• What is expected
Copy out each line of the listing below where the string "Резиденция" appears.

____________

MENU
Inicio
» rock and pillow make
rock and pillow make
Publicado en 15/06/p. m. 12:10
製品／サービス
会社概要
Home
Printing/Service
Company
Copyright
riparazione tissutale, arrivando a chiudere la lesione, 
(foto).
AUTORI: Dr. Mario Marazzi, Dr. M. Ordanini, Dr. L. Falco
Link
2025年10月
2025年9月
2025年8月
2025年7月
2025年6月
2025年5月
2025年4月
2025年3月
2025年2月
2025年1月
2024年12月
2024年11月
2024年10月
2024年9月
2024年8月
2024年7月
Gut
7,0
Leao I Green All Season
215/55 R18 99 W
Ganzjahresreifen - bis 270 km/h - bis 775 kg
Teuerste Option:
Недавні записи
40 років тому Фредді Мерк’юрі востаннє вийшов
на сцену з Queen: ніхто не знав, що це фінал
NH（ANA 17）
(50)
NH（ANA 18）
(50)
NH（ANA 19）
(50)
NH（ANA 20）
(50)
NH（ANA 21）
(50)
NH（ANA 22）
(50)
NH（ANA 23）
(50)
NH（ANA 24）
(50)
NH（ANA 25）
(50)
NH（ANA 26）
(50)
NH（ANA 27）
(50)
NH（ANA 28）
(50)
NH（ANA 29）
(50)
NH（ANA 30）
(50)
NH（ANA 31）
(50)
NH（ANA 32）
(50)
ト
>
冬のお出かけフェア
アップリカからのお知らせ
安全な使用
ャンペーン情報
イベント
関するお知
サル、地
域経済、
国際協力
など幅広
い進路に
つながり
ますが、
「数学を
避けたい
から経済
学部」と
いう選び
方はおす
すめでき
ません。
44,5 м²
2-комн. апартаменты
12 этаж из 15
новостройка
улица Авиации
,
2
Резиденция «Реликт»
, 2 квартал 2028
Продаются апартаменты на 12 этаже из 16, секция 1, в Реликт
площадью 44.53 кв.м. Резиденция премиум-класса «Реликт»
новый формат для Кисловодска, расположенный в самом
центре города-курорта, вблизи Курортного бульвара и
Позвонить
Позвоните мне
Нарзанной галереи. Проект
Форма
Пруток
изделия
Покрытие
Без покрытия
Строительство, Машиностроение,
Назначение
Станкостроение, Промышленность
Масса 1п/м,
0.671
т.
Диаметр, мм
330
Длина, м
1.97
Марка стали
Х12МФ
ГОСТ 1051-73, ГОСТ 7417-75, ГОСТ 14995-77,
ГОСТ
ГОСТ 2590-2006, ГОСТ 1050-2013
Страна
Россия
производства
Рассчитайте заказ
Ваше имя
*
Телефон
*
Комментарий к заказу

____________

• Solution for this problem
Резиденция «Реликт»
площадью 44.53 кв.м. Резиденция премиум-класса «Реликт»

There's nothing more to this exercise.